People v. Ross

Foote, C.

The defendant was charged with petit larceny and a prior conviction of burglary; from the judgment rendered against him, and an order denying a new • trial, he appeals.

The point which he makes for a reversal of the judgment and order is, that the court erred in instructing the jury that if they found him guilty, the form of the ver*417diet should he: “We, the jury, find the defendant guilty as charged in the information.”

The reason advanced by the defendant as showing error upon the part of the court in giving the instruction complained of is, that the jury was misled into the belief that they must consider the question of the defendant’s former conviction of the offense of burglary in determining his guilt or innocence of petit larceny; that inasmuch as the information charging petit larceny and prior conviction of burglary had been read to the jury on the opening of the trial, they, having that in mind, were misled by the court’s instruction into the belief that they must, in their verdict, find upon both charges.

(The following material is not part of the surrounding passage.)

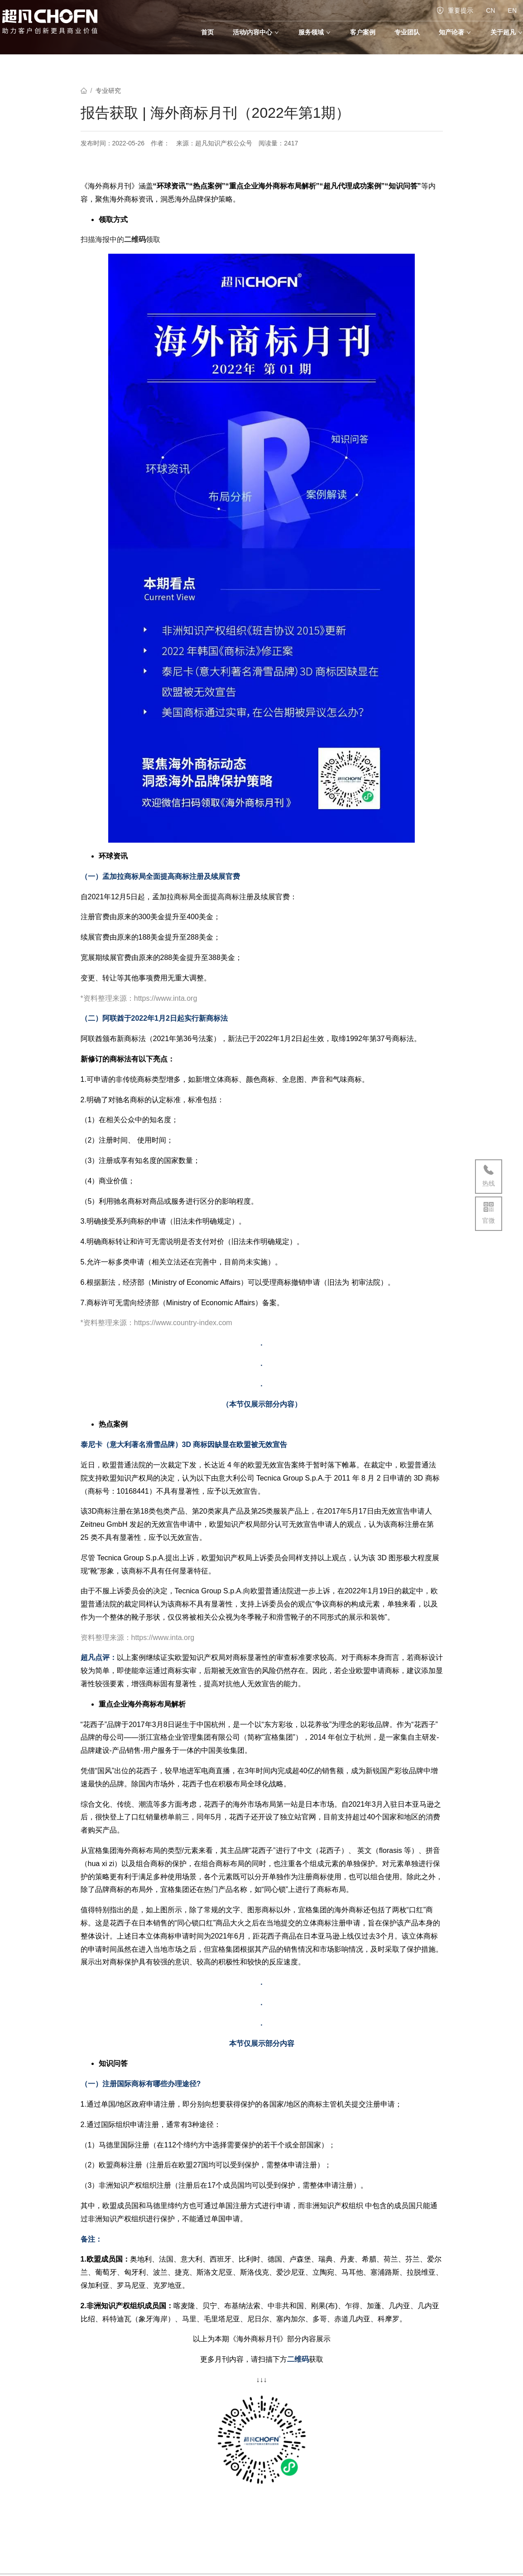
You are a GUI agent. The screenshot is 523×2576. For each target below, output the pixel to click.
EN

But an examination of the record shows the entire improbability of such an understanding. After the information had been read, to which the defendant had pleaded not guilty of both charges, and the district attorney had stated what he expected to prove, the defendant answered that portion of the information which charged prior conviction of burglary by entering a plea of guilty.

Then the case stood for trial upon the charge of petit larceny alone, so far as the pleadings were concerned, and the province of the jury. When the evidence was introduced, it was confined to the question of the guilt or innocence of the defendant of petit larceny.

The instructions for the people referred solely to the matter of the guilt or innocence of the defendant of petit larceny. To make it absolutely certain that the charge of prior conviction for burglary should not be considered by the jury, the court, at the instance of the defendant, expressly informed,them that as to that matter they had nothing whatever to do. Taking the instructions altogether, it is perfectly plain that the only charge remaining in the information for trial was that of petit larceny; that the jury were positively instructed to confine their *418deliberations to the consideration of the truth or falsity of that charge upon the evidence before them. There is no reason whatever to suppose that they ever dwelt in the remotest degree upon the charge of prior conviction of burglary, which, in their presence, had been eliminated from the trial by the confession of the defendant by his plea of guilty after the information had been read, and by the emphatic instructions of the court. They must have understood the instruction objected to as relating solely to the charge of petit larceny, the only one about which there was any dispute as to the defendant’s guilt. The authorities cited by the defendant are wholly inapplicable to this case.

We advise that the judgment and order be affirmed.

Belcher, C. C., and Hayne, C., concurred.

The Court.

For the reasons given in the foregoing opinion, the judgment and order are affirmed.